I have been able to add variables and constraints to the model, but cannot figure out the objective function syntax. If my understanding is correct, it is good practice to use dictionaries to store everything but I am getting confused on how the dictionaries should be referenced throughout the problem.
I created a gist with my attempt so far, any help is appreciated.
By not working, I meant I am able to successfully add variables and constraints to the model, but not an objective.
I went back and both my previous example as well as your code from point 1 result in the message:
ERROR: The solver does not support an objective function of type MathOptInterface.ScalarQuadraticFunction{Float64}.
I realize the problem is integer and have a Bin and Int flag in my variables, perhaps my title was misworded. I chose Cbc as I was following a previous exercise in the repo where they note the use of Cbc for the python examples.
Now that I am looking at it, something else must be going wrong, since it is showing a Float64 error but none of the dictionaries are showing as any kind of Float?
As @odow said you are multiplying two variables hence you get a quadratic function of the variables. The solver you have chosen, Cbc, does not support quadratic functions (like status[m, f] * production[m, f]) in the objective. That’s why you got the error saying that you solver (Cbc) does not support ScalarQuadraticFunctions:
You can solve this by selecting another solver, for Gurobi, CPLEX, Xpress will support quadratic functions in the objective, and will try to solve the problem if the objective function is convex.
If the objective function is not convex you can try Knitro for instance.
OK, I don’t have access to any of the commercial solvers, so I tried a new model using Ipopt since that has QP listed in the docs.
The objective function worked was added to the model.
@objective(model2, Min, sum(status[m,f] * production[m,f] * fixed_cost[m,f] * var_cost[m,f] for m in months,f in facts))

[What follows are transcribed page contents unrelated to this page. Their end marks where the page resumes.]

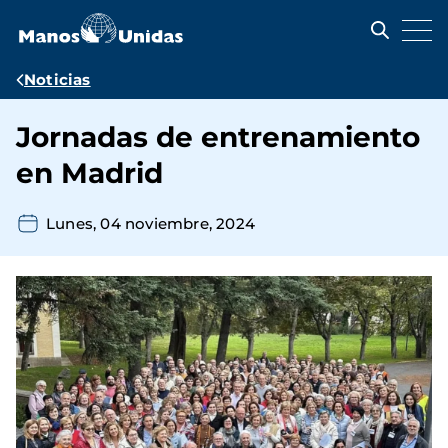
Pasar
al
contenido
principal
Ruta
Noticias
de
Jornadas de entrenamiento
navegación
en Madrid
Lunes, 04 noviembre, 2024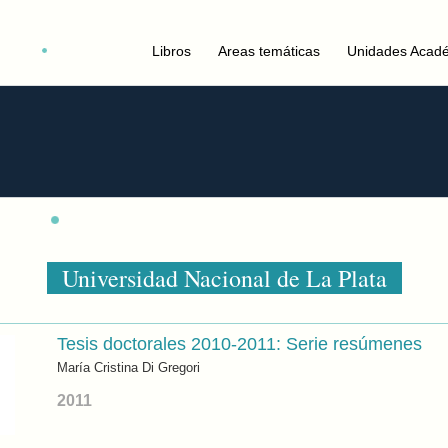
Libros
Areas temáticas
Unidades Acad
Universidad Nacional de La Plata
Tesis doctorales 2010-2011: Serie resúmenes
María Cristina Di Gregori
2011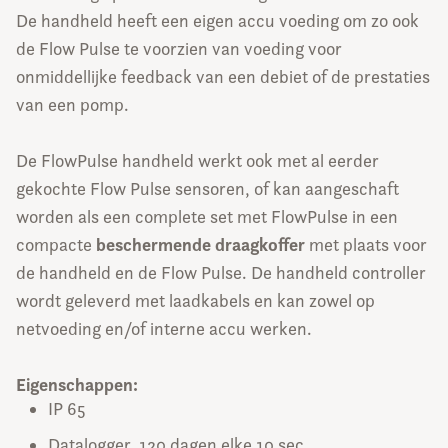
De handheld heeft een eigen accu voeding om zo ook
de Flow Pulse te voorzien van voeding voor
onmiddellijke feedback van een debiet of de prestaties
van een pomp.
De FlowPulse handheld werkt ook met al eerder
gekochte Flow Pulse sensoren, of kan aangeschaft
worden als een complete set met FlowPulse in een
beschermende draagkoffer
compacte
met plaats voor
de handheld en de Flow Pulse. De handheld controller
wordt geleverd met laadkabels en kan zowel op
netvoeding en/of interne accu werken.
Eigenschappen:
IP 65
Datalogger, 120 dagen elke 10 sec.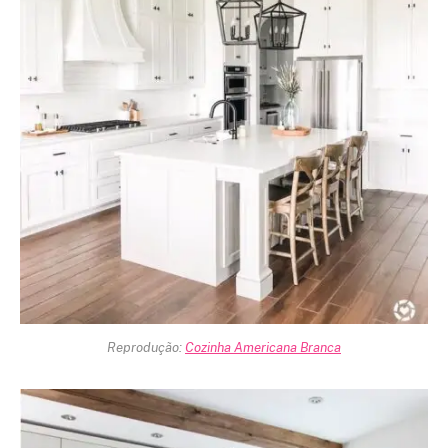
Reprodução:
Cozinha Americana Branca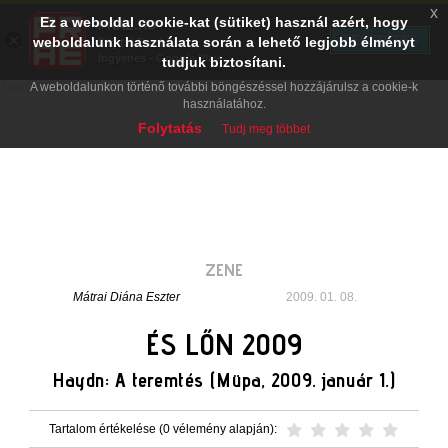
x
Ez a weboldal cookie-kat (sütiket) használ azért, hogy
PRAE.HU
×
TELEPÍTÉS
weboldalunk használata során a lehető legjobb élményt
Digital Evolution
Ingyenes - Google Play
tudjuk biztosítani.
A weboldalunkon történő további böngészéssel hozzájárulsz a cookie-k
használatához.
Folytatás
Tudj meg többet
ZENE
Mátrai Diána Eszter
2009. 01. 08.
ÉS LŐN 2009
Haydn: A teremtés (Müpa, 2009. január 1.)
Tartalom értékelése (0 vélemény alapján):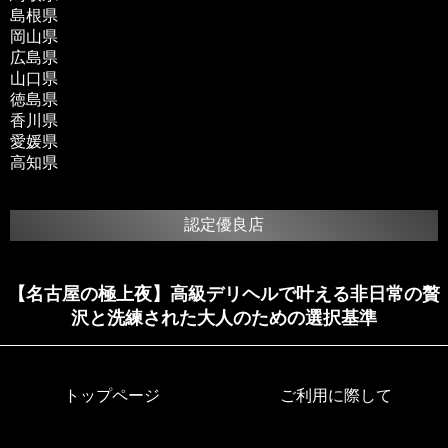
島根県
岡山県
広島県
山口県
徳島県
香川県
愛媛県
高知県
認定優良店
【名古屋の極上夜】高級デリヘルで叶える非日常の贅
沢と洗練された大人のための選択基準
トップページ
ご利用に際して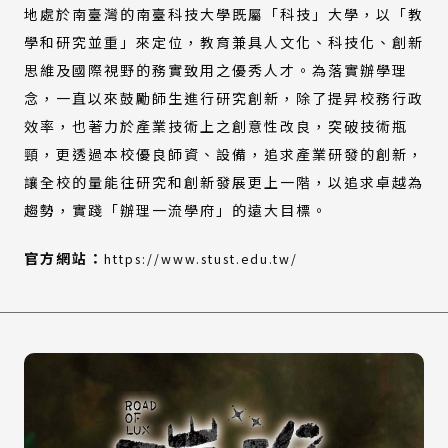
地處於南臺灣的南臺科技大學既屬「科技」大學，以「教
學和研究並重」來定位，教育兼具人文化、科技化、創新
思維及國際視野的務實致用之優秀人才。為落實辦學理
念，一直以來鼓勵師生進行研究創新，除了提昇校務行政
效率，也著力於產業技術上之創意性改良，突破技術瓶
頸，更透過本校優良師資、設備，追求產業研發的創新，
讓全校的量能往研究和創新發展更上一階，以追求卓越為
趨勢，實踐「辦理一流學府」的遠大目標。
(外
（另
官方網站：
https://www.stust.edu.tw/
部
開
連
新
結)
視
窗）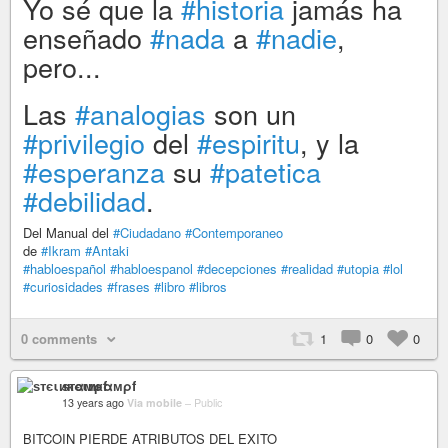
Yo sé que la
#historia
jamás ha
enseñado
#nada
a
#nadie
,
pero...
Las
#analogias
son un
#privilegio
del
#espiritu
, y la
#esperanza
su
#patetica
#debilidad
.
Del Manual del
#Ciudadano
#Contemporaneo
de
#Ikram
#Antaki
#habloespañol
#habloespanol
#decepciones
#realidad
#utopia
#lol
#curiosidades
#frases
#libro
#libros
0 comments
1
0
0
ѕтєιикαмρf
13 years ago
Via mobile
–
Public
BITCOIN PIERDE ATRIBUTOS DEL EXITO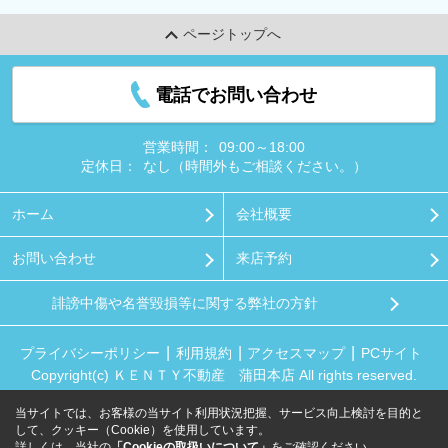
ページトップへ
電話でお問い合わせ
営業時間：
09:00～18:00
定休日：
なし（時間外もご相談ください。）
ホーム
会社概要
お問い合わせ
来店予約
誹謗中傷や名誉毀損等に関する弊社の方針
プライバシーポリシー
利用規約
アクセスマップ
PCサイト
Copyright(c) ＫＥＮＴＹ不動産 蒲田本店 All rights reserved.
当サイトでは、お客様の当サイト利用状況把握、サービス向上検討を目的と
して、クッキー（Cookie）を使用しています。
詳しくは、当社の
「Cookieの取扱いについて」
をご確認ください。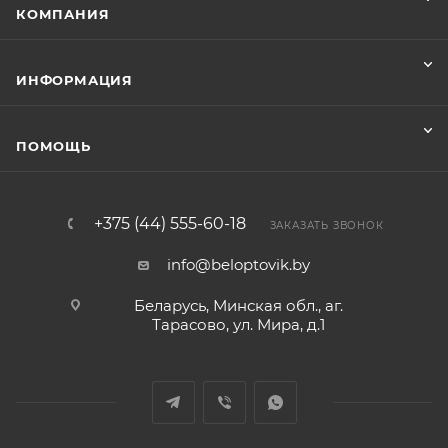
КОМПАНИЯ
ИНФОРМАЦИЯ
ПОМОЩЬ
+375 (44) 555-60-18
ЗАКАЗАТЬ ЗВОНОК
info@beloptovik.by
Беларусь, Минская обл., аг.
Тарасово, ул. Мира, д.1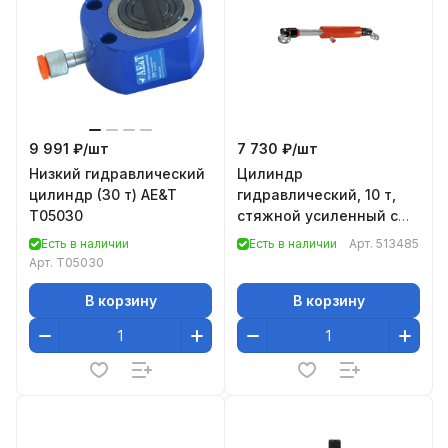
9 991 ₽/
шт
7 730 ₽/
шт
Низкий гидравлический
Цилиндр
цилиндр (30 т) AE&T
гидравлический, 10 т,
T05030
стяжной усиленный с
крюками// Matrix
Есть в наличии
Есть в наличии
Арт.
513485
Арт.
T05030
В корзину
В корзину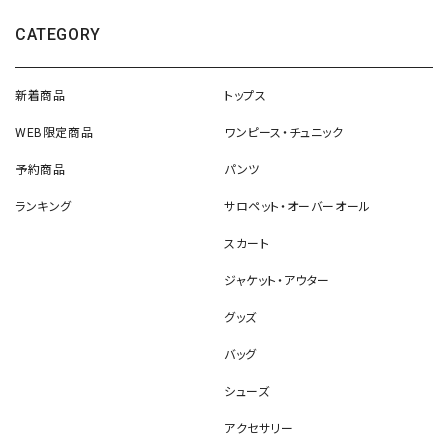
CATEGORY
新着商品
トップス
WEB限定商品
ワンピース・チュニック
予約商品
パンツ
ランキング
サロペット・オーバーオール
スカート
ジャケット・アウター
グッズ
バッグ
シューズ
アクセサリー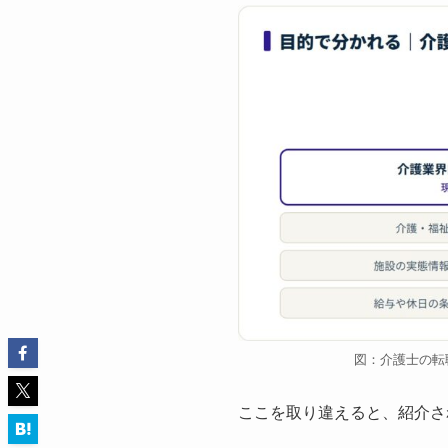
図：介護士の転
ここを取り違えると、紹介さ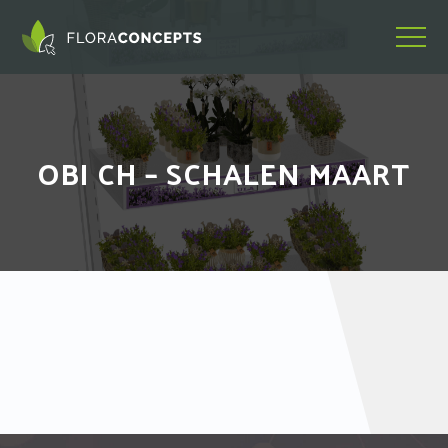
OBI CH – SCHALEN MAART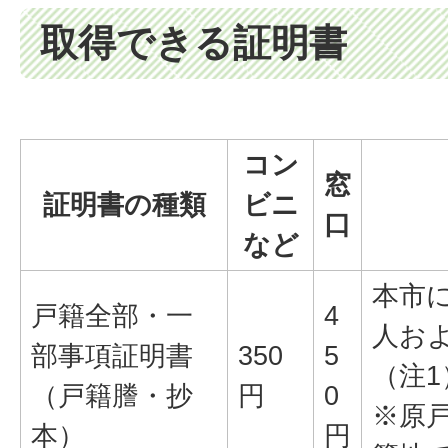
取得できる証明書
コン
窓
証明書の種類
ビニ
口
など
本市
戸籍全部・一
4
人お
部事項証明書
350
5
（注1
（戸籍謄・抄
円
0
※原
本）
円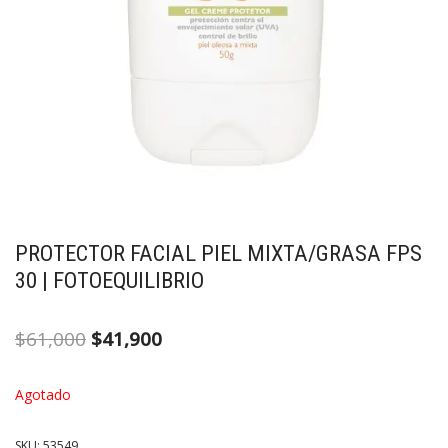
PROTECTOR FACIAL PIEL MIXTA/GRASA FPS
30 | FOTOEQUILIBRIO
$
61,000
$
41,900
Agotado
SKU:
53549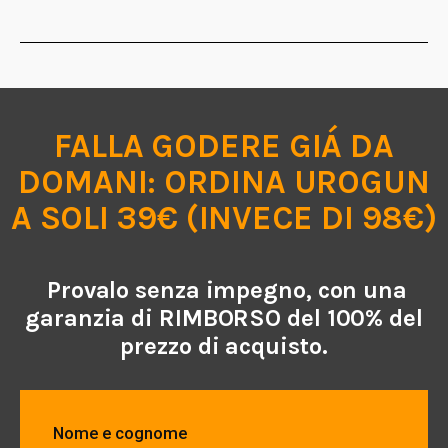
FALLA GODERE GIÁ DA
DOMANI: ORDINA UROGUN
A SOLI 39€ (INVECE DI 98€)
Provalo senza impegno
, con una
garanzia di RIMBORSO del 100% del
prezzo di acquisto.
Nome e cognome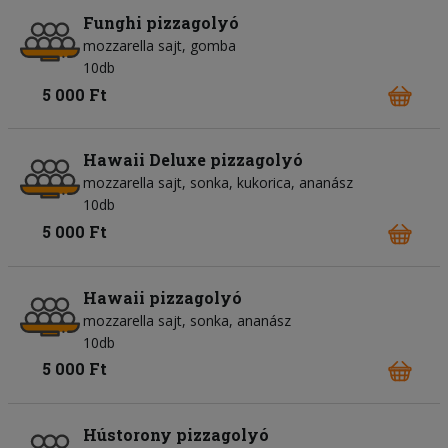
Funghi pizzagolyó
mozzarella sajt
gomba
10db
5 000 Ft
Hawaii Deluxe pizzagolyó
mozzarella sajt
sonka
kukorica
ananász
10db
5 000 Ft
Hawaii pizzagolyó
mozzarella sajt
sonka
ananász
10db
5 000 Ft
Hústorony pizzagolyó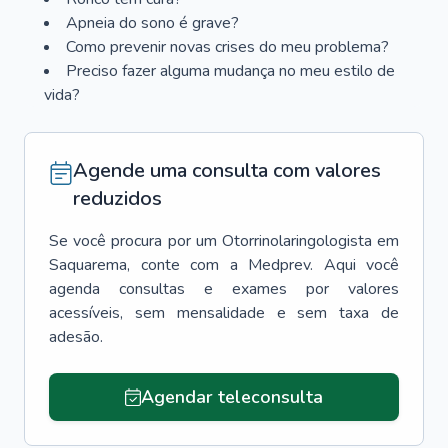
Apneia do sono é grave?
Como prevenir novas crises do meu problema?
Preciso fazer alguma mudança no meu estilo de
vida?
Agende uma consulta com valores
reduzidos
Se você procura por um
Otorrinolaringologista
em
Saquarema
, conte com a Medprev. Aqui você
agenda consultas e exames por valores
acessíveis, sem mensalidade e sem taxa de
adesão.
Agendar teleconsulta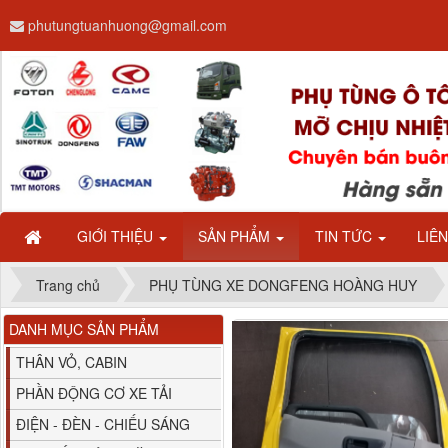
phutungtuanhuong@gmail.com
Dây ga CAMC H08 dài
2.68m
GIỚI THIỆU
SẢN PHẨM
TIN TỨC
LIÊ
Trang chủ
PHỤ TÙNG XE DONGFENG HOÀNG HUY
DANH MỤC SẢN PHẨM
Bình nước phụ
Chenglong hải âu...
THÂN VỎ, CABIN
PHẦN ĐỘNG CƠ XE TẢI
ĐIỆN - ĐÈN - CHIẾU SÁNG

I then tried to run a preliminary solve!() before moving on and got an error flag on the Bin variable:
ERROR: MathOptInterface.UnsupportedConstraint{MathOptInterface.SingleVariable,MathOptInterface.ZeroOne}: MathOptInterface.SingleVariable-in-MathOptInterface.ZeroOne constraints is not supported by the model
Is there a way for me to re-write the expressions to avoid the quadratic expression and be able to use Cbc?
Just so this is clear, the original Python example is a mixed-integer LP which you could solve using CBC, but in your JuMP translation you’re using a completely different objective function. If the goal is truly to translate the Python example, you should be fixing the objective function rather than changing solvers, as @odow mentioned.
Ahh ok, now that I am looking at them side by side I clearly see where my mistake was. I used the modified objective function above and the Cbc solver model happily accepted that.
While I am thinking about it , is there somewhere I can contribute finished problems as examples?
I spent a lot of time clicking through the JuliaOpt notebooks page but it seems like they are written using pre 0.19 syntax.